Each block contains a list of ComputeShare entries, the
block's hash, the parent hash, the miner's node ID, and a timestamp.
{
"node_id": "0xAbC123...",
"shard_index": 1,
"tokens_processed": 42,
"weight": 1.0,
"timestamp": 1739500000.0
}
The weight field determines payout proportionality.
Default weight is 1.0 per forward pass; vision shards may have
different weights.
Share-chain progression: blocks link by parent hash (N-2 -> N-1 -> N tip -> N+1 pending), and each tip block aggregates compute-share records from active nodes (node ID, shard index, token count, weight, timestamp).
Random spot-checks that keep nodes honest without checking every computation.
During prefill forward passes, each node randomly decides whether to
record a verification ticket. Default sampling rate: 5%.
This is configurable via --sampling-rate.
A ticket records: shard index, input activation tensor (the hidden states that entered this shard), and output activation hash (SHA-256 of the hidden states that left this shard). No user identity, session ID, or original prompt text is included.
Tickets are submitted to the registry via the SubmitTicket gRPC.
The registry queues them for the verifier to pull. Tickets are stored
without any association to the client session.
Context-free by design: Verification tickets contain only the mathematical inputs and outputs of a shard computation. The verifier has no way to determine who sent the original request or what the user asked.
Full output-stage 2PC replaces the retired server-side sidecar path.
Output privacy path: penultimate compute shard (N-1) hands off to output MPC A/B with bound output-2PC metadata; MPC A/B return a sampled-token artifact to the client with session/step/key/hash binding for replay/substitution resistance.
off: plaintext token pathdecode_client_sample: encrypted top-k for client samplingfull_output_2pc: output MPC A/B artifact pathserver_sample is retired and rejected at runtimesource .venv/bin/activate
python -m pytest tests/test_mpc_output_adversarial.py \
tests/test_mpc_output_leakage.py -qVision MPC note: current vision privacy includes MPC handling for image-side share processing and text-stage output privacy controls.
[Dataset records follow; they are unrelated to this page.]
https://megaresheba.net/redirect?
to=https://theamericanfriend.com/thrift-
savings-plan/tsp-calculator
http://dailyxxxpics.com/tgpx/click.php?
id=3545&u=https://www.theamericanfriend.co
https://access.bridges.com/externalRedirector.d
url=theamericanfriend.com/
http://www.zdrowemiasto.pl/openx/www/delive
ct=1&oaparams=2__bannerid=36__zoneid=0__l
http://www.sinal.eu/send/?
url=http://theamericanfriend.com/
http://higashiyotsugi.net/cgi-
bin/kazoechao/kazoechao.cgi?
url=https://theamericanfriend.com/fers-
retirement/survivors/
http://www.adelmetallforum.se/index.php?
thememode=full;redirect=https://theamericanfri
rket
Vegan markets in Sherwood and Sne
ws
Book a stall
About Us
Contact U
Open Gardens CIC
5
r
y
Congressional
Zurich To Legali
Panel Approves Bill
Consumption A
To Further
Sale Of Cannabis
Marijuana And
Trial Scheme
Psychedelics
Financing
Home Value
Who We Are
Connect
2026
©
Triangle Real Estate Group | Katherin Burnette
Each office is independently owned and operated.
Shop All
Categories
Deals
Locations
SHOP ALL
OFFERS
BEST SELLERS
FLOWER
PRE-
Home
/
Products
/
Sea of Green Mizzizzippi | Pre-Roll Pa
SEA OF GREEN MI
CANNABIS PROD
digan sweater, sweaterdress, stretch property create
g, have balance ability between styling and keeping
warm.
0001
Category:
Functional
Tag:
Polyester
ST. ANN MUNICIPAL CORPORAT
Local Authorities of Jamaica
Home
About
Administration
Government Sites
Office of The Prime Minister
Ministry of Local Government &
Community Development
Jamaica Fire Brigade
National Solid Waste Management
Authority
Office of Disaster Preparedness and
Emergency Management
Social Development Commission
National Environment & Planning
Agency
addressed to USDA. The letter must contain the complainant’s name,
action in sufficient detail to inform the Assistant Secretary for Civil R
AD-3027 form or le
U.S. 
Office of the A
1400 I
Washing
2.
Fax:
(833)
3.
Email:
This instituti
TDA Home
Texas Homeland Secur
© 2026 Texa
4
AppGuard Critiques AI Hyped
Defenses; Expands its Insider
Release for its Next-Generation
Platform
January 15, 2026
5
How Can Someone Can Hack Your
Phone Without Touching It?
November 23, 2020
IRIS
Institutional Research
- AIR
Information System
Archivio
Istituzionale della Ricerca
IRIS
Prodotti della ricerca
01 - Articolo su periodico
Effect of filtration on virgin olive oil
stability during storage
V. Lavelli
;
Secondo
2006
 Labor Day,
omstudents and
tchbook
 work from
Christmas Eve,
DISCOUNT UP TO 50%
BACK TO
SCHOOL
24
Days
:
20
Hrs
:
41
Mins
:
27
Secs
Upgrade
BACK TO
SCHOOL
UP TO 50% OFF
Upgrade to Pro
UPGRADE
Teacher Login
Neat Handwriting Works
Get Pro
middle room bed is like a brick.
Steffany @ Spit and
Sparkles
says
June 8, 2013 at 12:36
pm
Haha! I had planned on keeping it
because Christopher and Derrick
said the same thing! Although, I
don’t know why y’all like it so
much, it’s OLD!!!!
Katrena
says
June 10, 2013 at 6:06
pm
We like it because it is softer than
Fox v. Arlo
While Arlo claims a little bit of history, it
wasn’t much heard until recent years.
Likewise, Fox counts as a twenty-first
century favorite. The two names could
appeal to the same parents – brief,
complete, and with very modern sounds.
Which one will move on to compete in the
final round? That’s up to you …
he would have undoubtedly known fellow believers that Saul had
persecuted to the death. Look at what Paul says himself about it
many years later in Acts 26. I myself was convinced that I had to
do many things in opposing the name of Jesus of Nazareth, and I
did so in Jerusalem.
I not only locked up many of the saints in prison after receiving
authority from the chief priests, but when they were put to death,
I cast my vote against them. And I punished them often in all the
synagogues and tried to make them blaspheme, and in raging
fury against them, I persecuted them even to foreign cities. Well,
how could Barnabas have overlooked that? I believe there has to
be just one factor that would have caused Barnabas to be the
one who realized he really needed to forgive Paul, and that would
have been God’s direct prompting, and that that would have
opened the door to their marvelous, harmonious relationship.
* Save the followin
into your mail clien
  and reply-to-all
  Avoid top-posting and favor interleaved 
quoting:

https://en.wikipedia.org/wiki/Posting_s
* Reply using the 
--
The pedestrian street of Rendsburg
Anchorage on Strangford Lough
Full parity coverage across all vision internals remains an active hardening area.
How staking identity, node identity, and lifecycle RPCs are now bound and verified.
For compute/vision/MPC/daemon in on-chain mode, registration includes an EVM signature
over a canonical payload containing node ID, address, model/shard, share-signing
key, timestamp, and nonce. The registry recovers the signer and requires it to
match node_id.
Registration, heartbeat, and unregister all include timestamp + nonce inputs. The registry enforces max clock skew and one-time nonce usage to reject replayed control-plane messages. To reduce abuse surface, auth nonce caches are bounded and auth RPCs are rate-limited per peer/node.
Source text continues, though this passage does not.